Oysters (scientific family: *Ostreidae*), commonly known as sea oysters, are bivalve mollusks widely distributed along the coasts of oceans around the world. They typically inhabit intertidal zones, attaching themselves to rocks, piers, or reefs, and feed by filtering plankton from seawater. Oysters are highly adaptable and prolific, playing an important role in marine ecosystems. They are also widely appreciated for their rich nutritional value.

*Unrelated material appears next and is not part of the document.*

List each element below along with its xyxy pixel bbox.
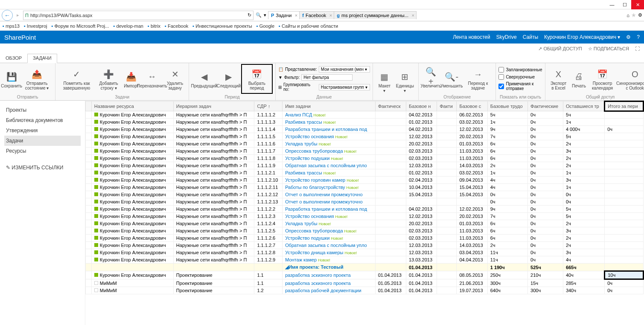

The oyster’s shell is hard, rough, and irregularly shaped, while the inner flesh is plump, tender, and smooth. Oysters are rich in high-quality protein, zinc, calcium, iron, vitamin B12, and unsaturated fatty acids, earning them the nickname “milk of the sea.” They are not only highly nutritious but are also believed to boost immunity and support metabolism.
In Japanese cuisine, oysters are considered a seasonal delicacy, particularly prized in winter when they are at their plumpest and most flavorful. They can be enjoyed raw, steamed, fried, or grilled, and are often used in hot pots or miso soup. Their briny flavor and rich texture make them a favorite among seafood lovers.
Oyster farming has a long history and is one of the most important forms of marine aquaculture worldwide. In countries like Japan, China, and France, the oyster industry is well-developed, contributing both economic and ecological value.